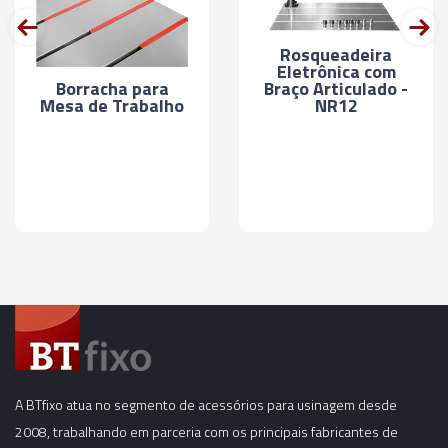
prev
next
Rosqueadeira
Eletrônica com
Borracha para
Braço Articulado -
Mesa de Trabalho
NR12
A BTfixo atua no segmento de acessórios para usinagem desde
2008, trabalhando em parceria com os principais fabricantes de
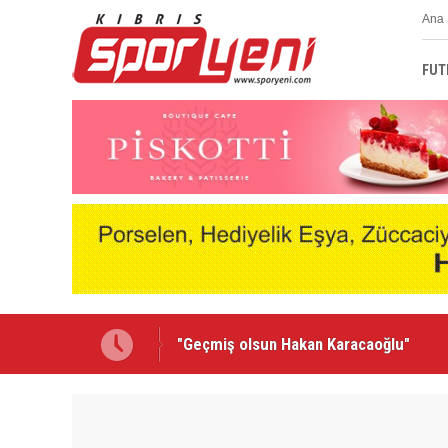
Ana 
FUT
Lionel Messi'nin acı günü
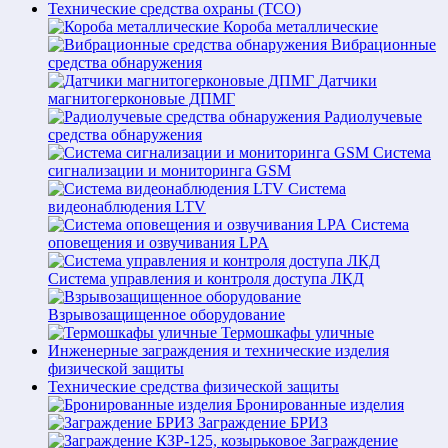
Технические средства охраны (ТСО)
Короба металлические
Вибрационные
средства обнаружения
Датчики
магнитогерконовые ДПМГ
Радиолучевые
средства обнаружения
Система
сигнализации и мониторинга GSM
Система
видеонаблюдения LTV
Система
оповещения и озвучивания LPA
Система управления и контроля доступа ЛКД
Взрывозащищенное оборудование
Термошкафы уличные
Инженерные заграждения и технические изделия
физической защиты
Технические средства физической защиты
Бронированные изделия
Заграждение БРИЗ
Заграждение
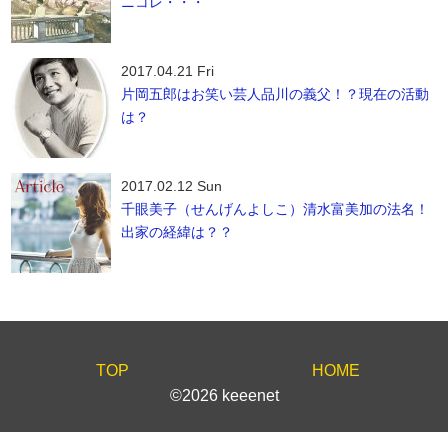
ニコレ・・・
2017.04.21 Fri
片岡五郎はお笑い芸人品川の義父！？現在の活動
は？
2017.02.12 Sun
千眼美子（せんげんよしこ）清水富美加の法名！
出家の経緯は？？
TOP
HOME
©2026 keeenet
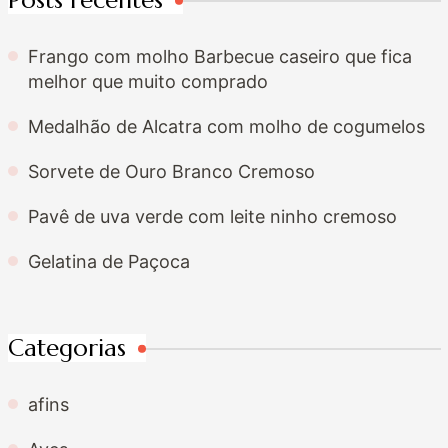
Posts recentes
Frango com molho Barbecue caseiro que fica
melhor que muito comprado
Medalhão de Alcatra com molho de cogumelos
Sorvete de Ouro Branco Cremoso
Pavê de uva verde com leite ninho cremoso
Gelatina de Paçoca
Categorias
afins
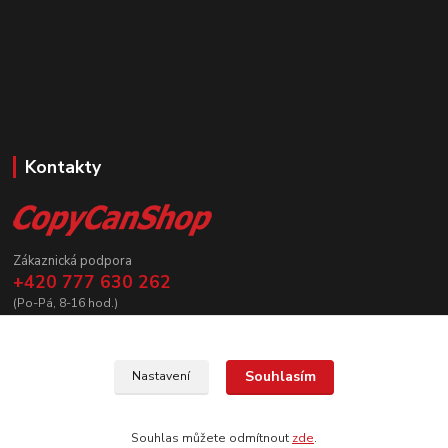
Kontakty
Zákaznická podpora
+420 777 630 262
(Po-Pá, 8-16 hod.)
prodej@copycanshop.cz
Souhlasím
Nastavení
Souhlas můžete odmítnout
zde
.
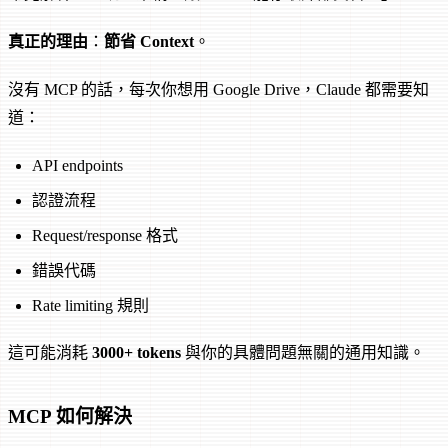
真正的理由
：
節省 Context
。
沒有 MCP 的話，每次你想用 Google Drive，Claude 都需要知
道：
API endpoints
認證流程
Request/response 格式
錯誤代碼
Rate limiting 規則
這可能消耗
3000+ tokens
與你的具體問題無關的通用知識。
MCP 如何解決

Assignment: Take the line with "Система управления и контроля доступа ЛКД" and each line after it through the end of the material above, and reproduce them exactly, without the pictures.

Answer for the task:
Система управления и контроля доступа ЛКД
Взрывозащищенное оборудование
Термошкафы уличные
Инженерные заграждения и технические изделия
физической защиты
Технические средства физической защиты
Бронированные изделия
Заграждение БРИЗ
Заграждение
ニコレ・・・
2017.04.21 Fri
片岡五郎はお笑い芸人品川の義父！？現在の活動
は？
2017.02.12 Sun
千眼美子（せんげんよしこ）清水富美加の法名！
出家の経緯は？？
TOP
HOME
©2026 keeenet
Posts recentes
Frango com molho Barbecue caseiro que fica
melhor que muito comprado
Medalhão de Alcatra com molho de cogumelos
Sorvete de Ouro Branco Cremoso
Pavê de uva verde com leite ninho cremoso
Gelatina de Paçoca
Categorias
afins
Kontakty
Zákaznická podpora
+420 777 630 262
(Po-Pá, 8-16 hod.)
prodej@copycanshop.cz
Souhlasím
Nastavení
Souhlas můžete odmítnout
zde
.
真正的理由
：
節省 Context
。
沒有 MCP 的話，每次你想用 Google Drive，Claude 都需要知
道：
API endpoints
認證流程
Request/response 格式
錯誤代碼
Rate limiting 規則
這可能消耗
3000+ tokens
與你的具體問題無關的通用知識。
MCP 如何解決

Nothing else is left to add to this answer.